The records:
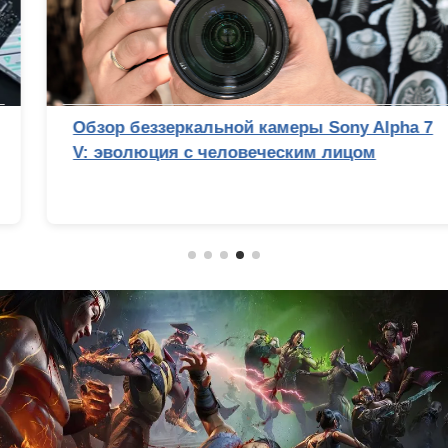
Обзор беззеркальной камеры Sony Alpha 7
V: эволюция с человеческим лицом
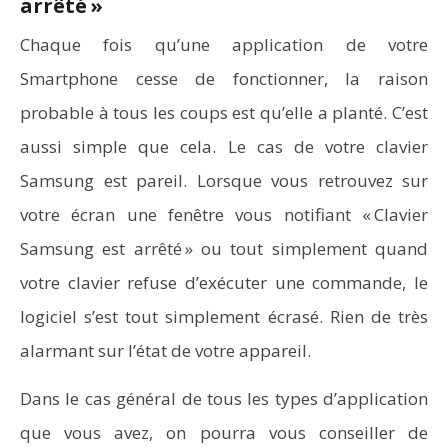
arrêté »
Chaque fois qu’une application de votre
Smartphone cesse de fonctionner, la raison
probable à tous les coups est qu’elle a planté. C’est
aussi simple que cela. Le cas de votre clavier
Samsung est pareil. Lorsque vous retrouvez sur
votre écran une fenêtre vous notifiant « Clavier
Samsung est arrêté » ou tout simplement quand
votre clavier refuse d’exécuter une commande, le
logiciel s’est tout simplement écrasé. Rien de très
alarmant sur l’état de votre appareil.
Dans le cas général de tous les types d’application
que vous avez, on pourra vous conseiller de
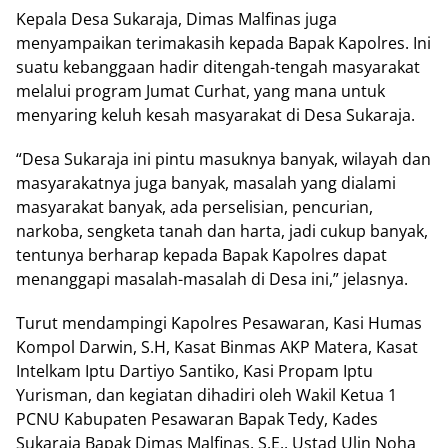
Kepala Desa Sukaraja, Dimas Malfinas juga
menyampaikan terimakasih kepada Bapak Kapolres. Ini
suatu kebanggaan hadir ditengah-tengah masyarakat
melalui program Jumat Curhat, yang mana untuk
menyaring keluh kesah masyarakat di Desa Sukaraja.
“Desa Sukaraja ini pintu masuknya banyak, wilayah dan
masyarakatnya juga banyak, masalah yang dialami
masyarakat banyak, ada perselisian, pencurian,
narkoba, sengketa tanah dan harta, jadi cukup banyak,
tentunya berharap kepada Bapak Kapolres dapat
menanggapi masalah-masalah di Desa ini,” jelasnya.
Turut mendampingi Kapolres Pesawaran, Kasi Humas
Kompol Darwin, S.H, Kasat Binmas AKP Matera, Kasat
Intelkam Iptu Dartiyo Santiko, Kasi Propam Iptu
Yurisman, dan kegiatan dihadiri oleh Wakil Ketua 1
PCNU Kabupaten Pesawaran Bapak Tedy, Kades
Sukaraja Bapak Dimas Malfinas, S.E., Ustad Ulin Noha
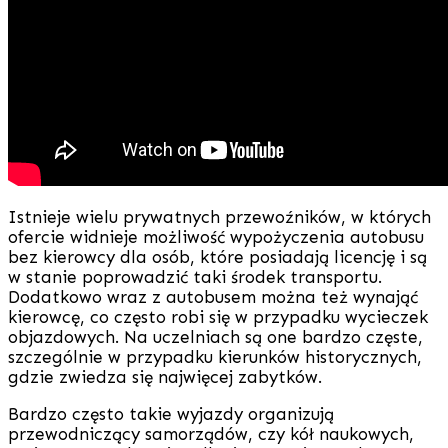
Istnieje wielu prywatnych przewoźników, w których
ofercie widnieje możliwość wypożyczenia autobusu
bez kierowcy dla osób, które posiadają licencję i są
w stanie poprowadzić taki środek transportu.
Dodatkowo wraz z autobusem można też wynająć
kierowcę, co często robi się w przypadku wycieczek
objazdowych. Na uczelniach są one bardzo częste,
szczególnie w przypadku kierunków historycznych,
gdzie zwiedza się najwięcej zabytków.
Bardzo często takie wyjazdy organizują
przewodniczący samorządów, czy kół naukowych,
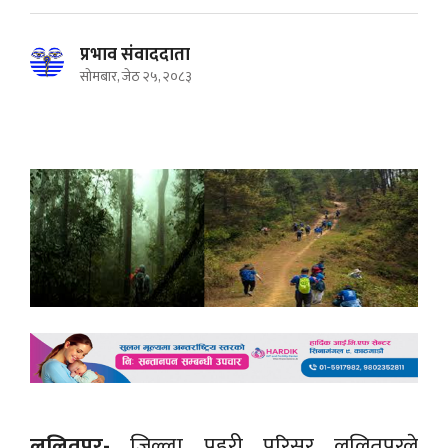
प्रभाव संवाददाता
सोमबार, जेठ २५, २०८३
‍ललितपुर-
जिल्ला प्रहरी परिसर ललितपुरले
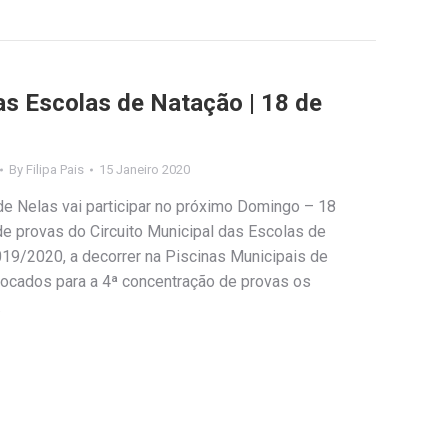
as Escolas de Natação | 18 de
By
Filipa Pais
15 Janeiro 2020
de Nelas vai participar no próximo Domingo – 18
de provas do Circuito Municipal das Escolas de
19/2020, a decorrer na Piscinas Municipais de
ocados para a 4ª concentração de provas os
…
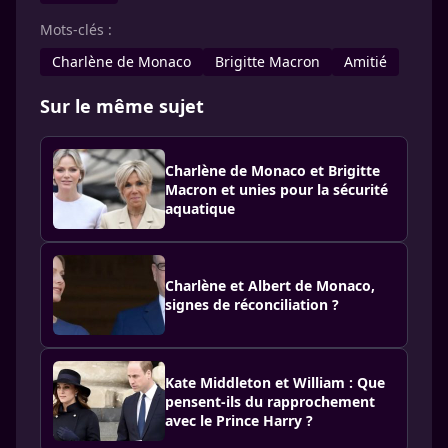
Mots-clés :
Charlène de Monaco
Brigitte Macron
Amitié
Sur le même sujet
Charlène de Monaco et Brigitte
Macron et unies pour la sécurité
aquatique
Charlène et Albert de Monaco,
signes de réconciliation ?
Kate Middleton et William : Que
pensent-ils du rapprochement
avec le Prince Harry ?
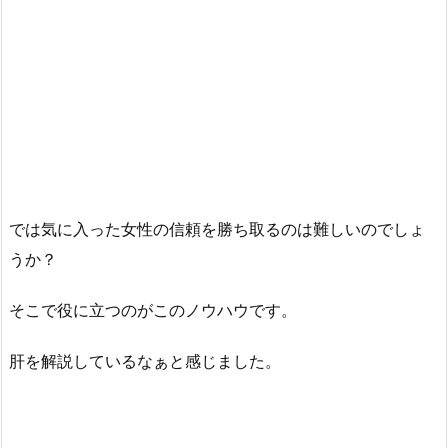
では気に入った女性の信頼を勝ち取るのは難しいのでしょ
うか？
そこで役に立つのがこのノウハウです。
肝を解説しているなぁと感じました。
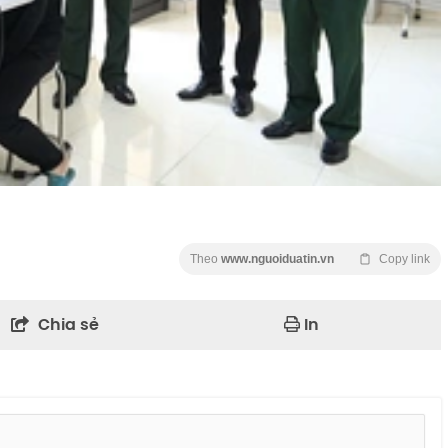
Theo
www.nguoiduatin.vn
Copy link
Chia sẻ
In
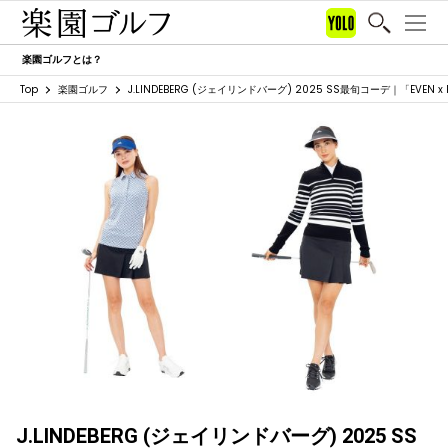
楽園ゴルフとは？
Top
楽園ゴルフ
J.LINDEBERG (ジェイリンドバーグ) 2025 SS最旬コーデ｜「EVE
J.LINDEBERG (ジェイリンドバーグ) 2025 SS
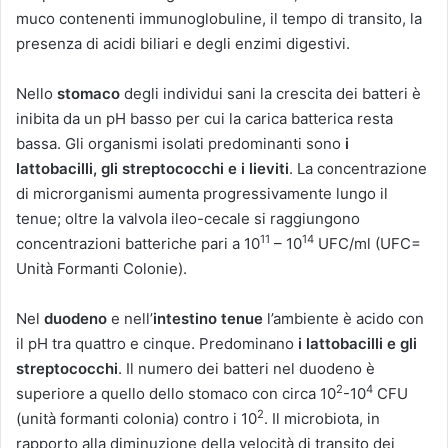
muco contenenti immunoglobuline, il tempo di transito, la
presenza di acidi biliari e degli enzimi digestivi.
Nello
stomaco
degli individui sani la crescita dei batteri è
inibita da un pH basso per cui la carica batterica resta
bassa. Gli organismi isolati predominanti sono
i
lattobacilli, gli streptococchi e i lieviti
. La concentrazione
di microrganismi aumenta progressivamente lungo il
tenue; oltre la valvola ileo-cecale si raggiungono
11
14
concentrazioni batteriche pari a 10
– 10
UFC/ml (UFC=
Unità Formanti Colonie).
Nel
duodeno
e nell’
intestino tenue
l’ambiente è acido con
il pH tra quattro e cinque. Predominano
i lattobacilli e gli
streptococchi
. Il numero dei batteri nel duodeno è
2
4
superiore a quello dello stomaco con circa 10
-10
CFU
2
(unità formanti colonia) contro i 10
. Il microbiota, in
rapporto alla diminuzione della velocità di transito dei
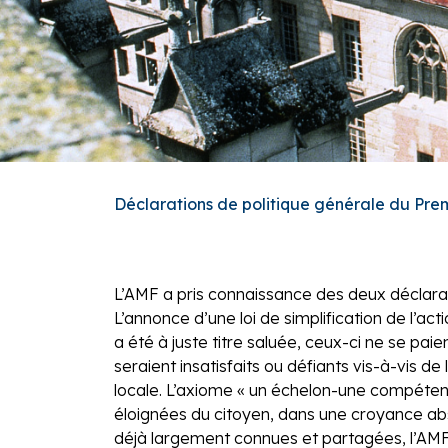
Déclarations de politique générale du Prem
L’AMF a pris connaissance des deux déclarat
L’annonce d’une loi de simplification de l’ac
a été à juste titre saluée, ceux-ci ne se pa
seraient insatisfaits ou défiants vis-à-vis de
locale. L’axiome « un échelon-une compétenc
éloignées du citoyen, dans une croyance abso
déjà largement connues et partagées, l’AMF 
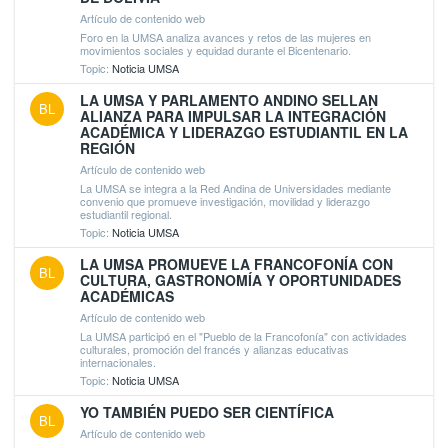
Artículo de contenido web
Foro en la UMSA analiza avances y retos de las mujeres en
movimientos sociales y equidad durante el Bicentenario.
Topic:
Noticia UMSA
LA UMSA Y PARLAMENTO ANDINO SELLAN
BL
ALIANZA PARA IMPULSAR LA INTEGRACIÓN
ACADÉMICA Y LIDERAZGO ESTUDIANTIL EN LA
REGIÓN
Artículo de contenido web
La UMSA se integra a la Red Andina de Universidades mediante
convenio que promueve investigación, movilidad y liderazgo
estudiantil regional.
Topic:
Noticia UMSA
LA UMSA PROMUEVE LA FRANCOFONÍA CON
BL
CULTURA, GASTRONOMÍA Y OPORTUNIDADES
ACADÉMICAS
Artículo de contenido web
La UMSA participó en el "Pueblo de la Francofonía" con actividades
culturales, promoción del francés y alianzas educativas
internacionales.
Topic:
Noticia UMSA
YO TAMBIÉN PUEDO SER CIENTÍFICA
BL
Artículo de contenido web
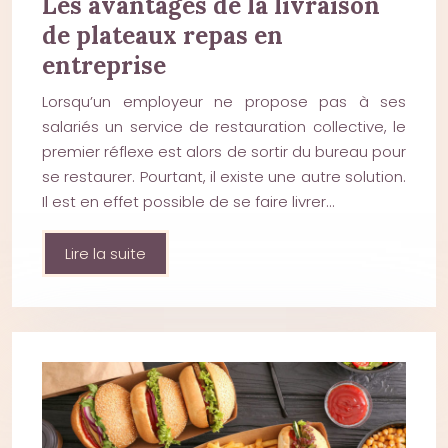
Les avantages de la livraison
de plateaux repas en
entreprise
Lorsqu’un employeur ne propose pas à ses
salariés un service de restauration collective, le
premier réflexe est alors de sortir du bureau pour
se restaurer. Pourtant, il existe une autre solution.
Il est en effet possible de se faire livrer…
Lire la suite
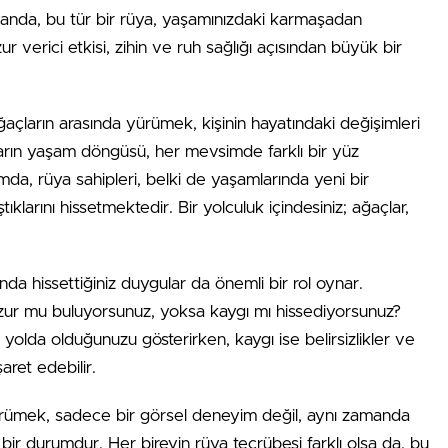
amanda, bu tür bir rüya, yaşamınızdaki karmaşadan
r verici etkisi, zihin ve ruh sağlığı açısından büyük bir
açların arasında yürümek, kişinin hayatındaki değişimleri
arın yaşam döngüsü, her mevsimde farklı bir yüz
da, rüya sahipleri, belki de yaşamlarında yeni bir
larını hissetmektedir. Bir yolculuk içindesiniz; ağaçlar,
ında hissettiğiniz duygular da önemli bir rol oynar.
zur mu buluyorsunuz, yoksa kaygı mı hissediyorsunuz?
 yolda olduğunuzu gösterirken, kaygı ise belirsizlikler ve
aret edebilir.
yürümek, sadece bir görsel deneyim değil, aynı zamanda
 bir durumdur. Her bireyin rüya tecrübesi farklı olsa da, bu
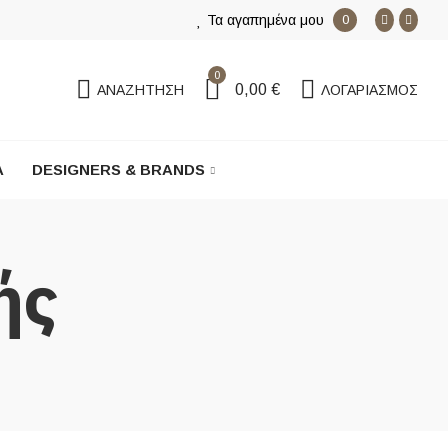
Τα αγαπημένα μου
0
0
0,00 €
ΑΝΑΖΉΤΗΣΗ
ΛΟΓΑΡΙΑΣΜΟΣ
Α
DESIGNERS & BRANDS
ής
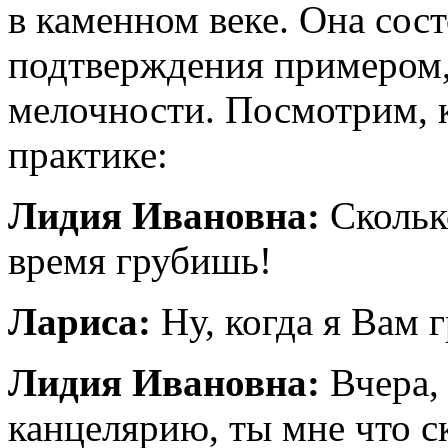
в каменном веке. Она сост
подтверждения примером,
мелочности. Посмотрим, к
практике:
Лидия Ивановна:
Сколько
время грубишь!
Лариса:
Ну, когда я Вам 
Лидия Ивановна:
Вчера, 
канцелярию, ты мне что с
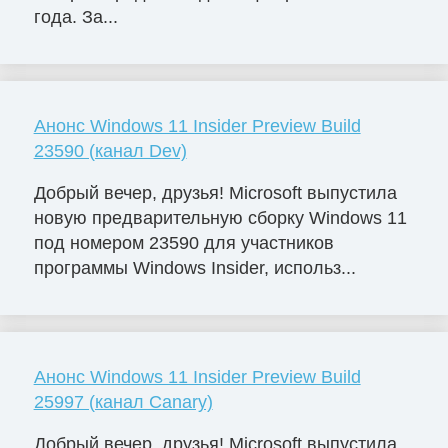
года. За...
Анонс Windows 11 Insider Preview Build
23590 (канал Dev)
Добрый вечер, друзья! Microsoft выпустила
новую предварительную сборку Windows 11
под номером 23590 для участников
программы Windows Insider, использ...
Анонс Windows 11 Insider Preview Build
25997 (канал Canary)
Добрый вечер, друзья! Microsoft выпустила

Directions: Report back every line of the entries in which "ジェイリンドバーグ" occurs.

Expected answer:
J.LINDEBERG (ジェイリンドバーグ) 2025 SS最旬コーデ｜「EVE
J.LINDEBERG (ジェイリンドバーグ) 2025 SS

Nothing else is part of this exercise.